--- Data supplied Enclosed Below ---
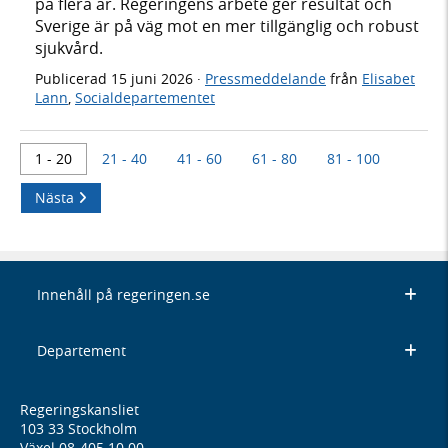
på flera år. Regeringens arbete ger resultat och
Sverige är på väg mot en mer tillgänglig och robust
sjukvård.
Publicerad
15 juni 2026
·
Pressmeddelande
från
Elisabet
Lann
,
Socialdepartementet
1 - 20
21 - 40
41 - 60
61 - 80
81 - 100
Nästa
Innehåll på regeringen.se
Departement
Regeringskansliet
103 33 Stockholm
Växel 08-405 10 00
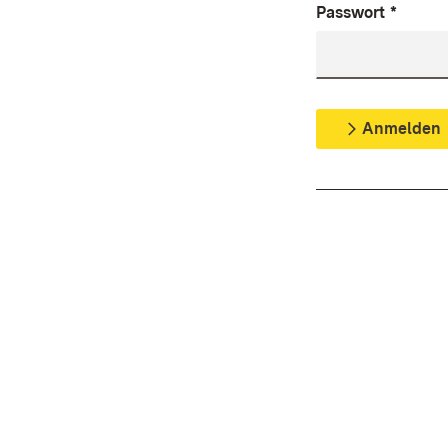
Passwort
*
Anmelden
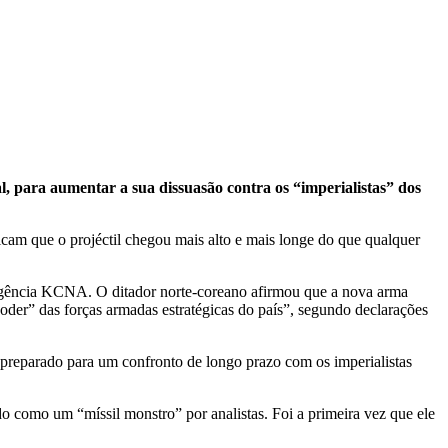
l, para aumentar a sua dissuasão contra os “imperialistas” dos
cam que o projéctil chegou mais alto e mais longe do que qualquer
 a agência KCNA. O ditador norte-coreano afirmou que a nova arma
der” das forças armadas estratégicas do país”, segundo declarações
e preparado para um confronto de longo prazo com os imperialistas
o como um “míssil monstro” por analistas. Foi a primeira vez que ele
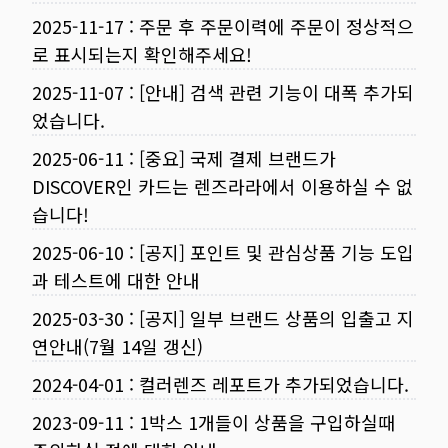
2025-11-17
:
주문 후 주문이력에 주문이 정상적으
로 표시되는지 확인해주세요!
2025-11-07
:
[안내] 검색 관련 기능이 대폭 추가되
었습니다.
2025-06-11
:
[중요] 국제 결제 브랜드가
DISCOVER인 카드는 렌즈라라에서 이용하실 수 없
습니다!
2025-06-10
:
[공지] 포인트 및 관심상품 기능 도입
과 테스트에 대한 안내
2025-03-30
:
[공지] 일부 브랜드 상품의 입출고 지
연안내(7월 14일 갱신)
2024-04-01
:
컬러렌즈 레포트가 추가되었습니다.
2023-09-11
:
1박스 1개들이 상품을 구입하실때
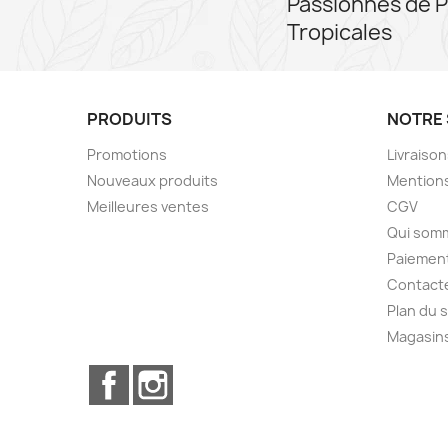
Passionnés de P
Tropicales
PRODUITS
NOTRE 
Promotions
Livraiso
Nouveaux produits
Mentions
Meilleures ventes
CGV
Qui som
Paiement
Contact
Plan du s
Magasin
Facebook
Instagram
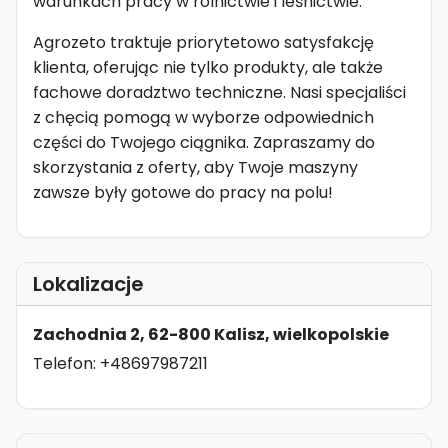
warunkach pracy w rolnictwie i leśnictwie.
Agrozeto traktuje priorytetowo satysfakcję
klienta, oferując nie tylko produkty, ale także
fachowe doradztwo techniczne. Nasi specjaliści
z chęcią pomogą w wyborze odpowiednich
części do Twojego ciągnika. Zapraszamy do
skorzystania z oferty, aby Twoje maszyny
zawsze były gotowe do pracy na polu!
Lokalizacje
Zachodnia 2, 62-800 Kalisz, wielkopolskie
Telefon: +48697987211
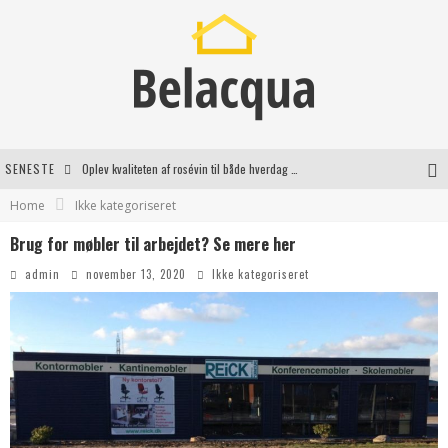
Oplev kvaliteten af rosévin til både hverdag og særlige øjeblikke
SENESTE
Home
Ikke kategoriseret
Vantinge Teknik: En Innovativ Løsning til Moderne Udfordringer
Brug for møbler til arbejdet? Se mere her
Find de bedste dame Vandresko til dit næste eventyr
admin
november 13, 2020
Ikke kategoriseret
Effektiv rydning af dødsbo i Gentofte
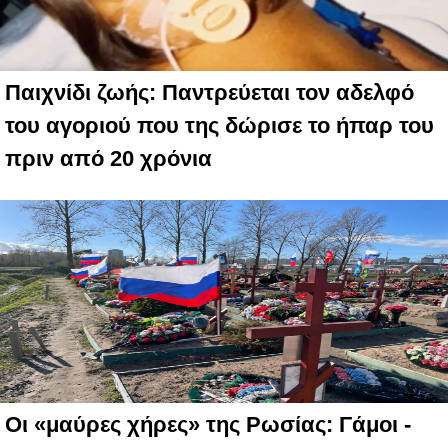
Παιχνίδι ζωής: Παντρεύεται τον αδελφό
του αγοριού που της δώρισε το ήπαρ του
πριν από 20 χρόνια
Οι «μαύρες χήρες» της Ρωσίας: Γάμοι -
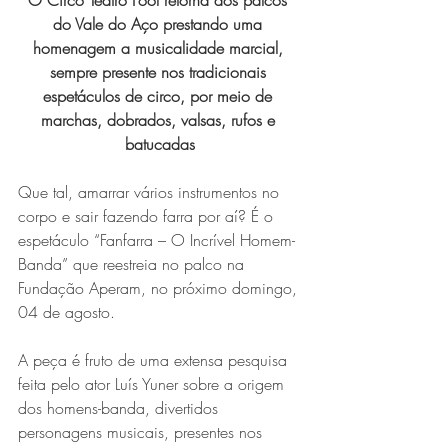
do Vale do Aço prestando uma 
homenagem a musicalidade marcial, 
sempre presente nos tradicionais 
espetáculos de circo, por meio de 
marchas, dobrados, valsas, rufos e 
batucadas
Que tal, amarrar vários instrumentos no 
Série MPB abre temporada de
corpo e sair fazendo farra por aí? É o 
shows em Ipatinga com Flávio
espetáculo “Fanfarra – O Incrível Homem-
Banda” que reestreia no palco na 
Venturini
Fundação Aperam, no próximo domingo, 
04 de agosto.
A peça é fruto de uma extensa pesquisa 
feita pelo ator Luís Yuner sobre a origem 
dos homens-banda, divertidos 
personagens musicais, presentes nos 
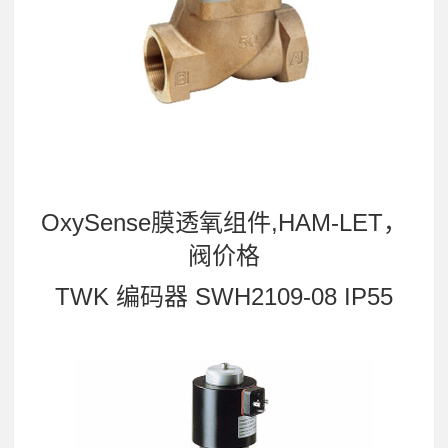
OxySense膜透氧组件,HAM-LET，
阀价格
TWK 编码器 SWH2109-08 IP55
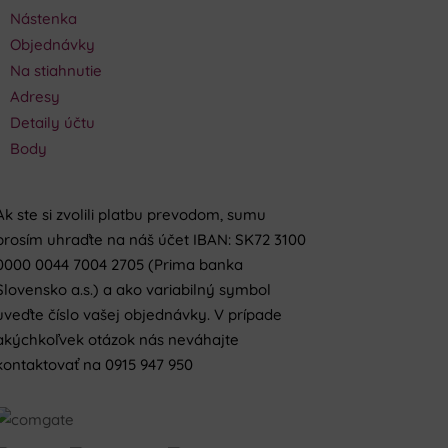
Nástenka
Objednávky
Na stiahnutie
Adresy
Detaily účtu
Body
Ak ste si zvolili platbu prevodom, sumu
prosím uhraďte na náš účet IBAN: SK72 3100
0000 0044 7004 2705 (Prima banka
Slovensko a.s.) a ako variabilný symbol
uveďte číslo vašej objednávky. V prípade
akýchkoľvek otázok nás neváhajte
kontaktovať na 0915 947 950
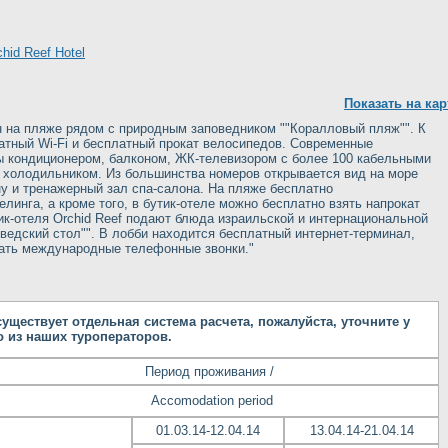
Показать на кар
ен на пляже рядом с природным заповедником ""Коралловый пляж"". К
латный Wi-Fi и бесплатный прокат велосипедов. Современные
ы кондиционером, балконом, ЖК-телевизором с более 100 кабельными
 холодильником. Из большинства номеров открывается вид на море
у и тренажерный зал спа-салона. На пляже бесплатно
линга, а кроме того, в бутик-отеле можно бесплатно взять напрокат
ик-отеля Orchid Reef подают блюда израильской и интернациональной
ведский стол"". В лобби находится бесплатный интернет-терминал,
ать международные телефонные звонки."
уществует отдельная система расчета, пожалуйста, уточните у
 из наших туроператоров.
Период проживания /
Accomodation period
01.03.14-12.04.14
13.04.14-21.04.14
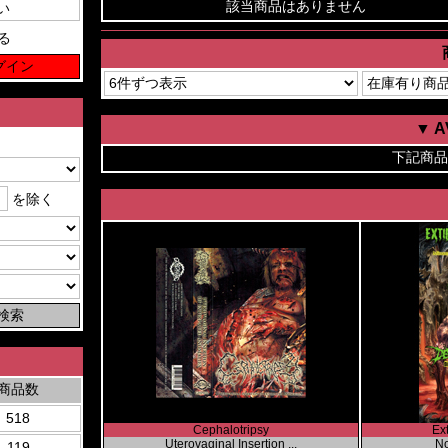
該当商品はありません
る
▼ 
下記商品
を除く
商品数
518
Cephalotripsy
Ext
Uterovaginal Insertion ...
No
119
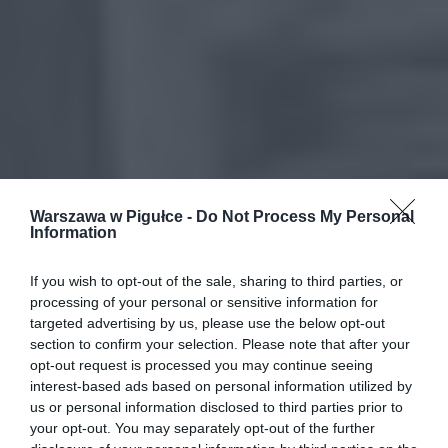
Warszawa w Pigułce -
Do Not Process My Personal
Information
If you wish to opt-out of the sale, sharing to third parties, or
processing of your personal or sensitive information for
targeted advertising by us, please use the below opt-out
section to confirm your selection. Please note that after your
opt-out request is processed you may continue seeing
interest-based ads based on personal information utilized by
us or personal information disclosed to third parties prior to
your opt-out. You may separately opt-out of the further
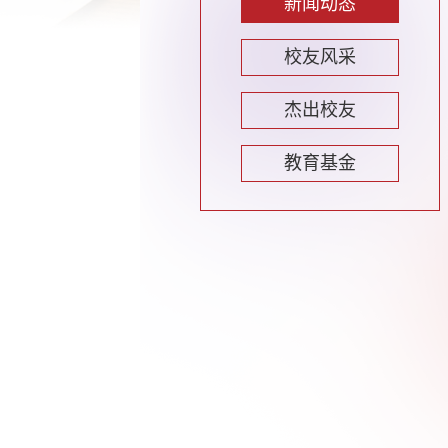
新闻动态
校友风采
杰出校友
教育基金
--- End of Enclosed Data supplied ---
• _Task requirements_
All that should be returned is the run of lines from the start of the entries above to the line bearing "103 33 Stockholm", each exact, with pictures omitted.

• _Output of the exercise_
på flera år. Regeringens arbete ger resultat och
Sverige är på väg mot en mer tillgänglig och robust
sjukvård.
Publicerad
15 juni 2026
·
Pressmeddelande
från
Elisabet
Lann
,
Socialdepartementet
1 - 20
21 - 40
41 - 60
61 - 80
81 - 100
Nästa
Innehåll på regeringen.se
Departement
Regeringskansliet
103 33 Stockholm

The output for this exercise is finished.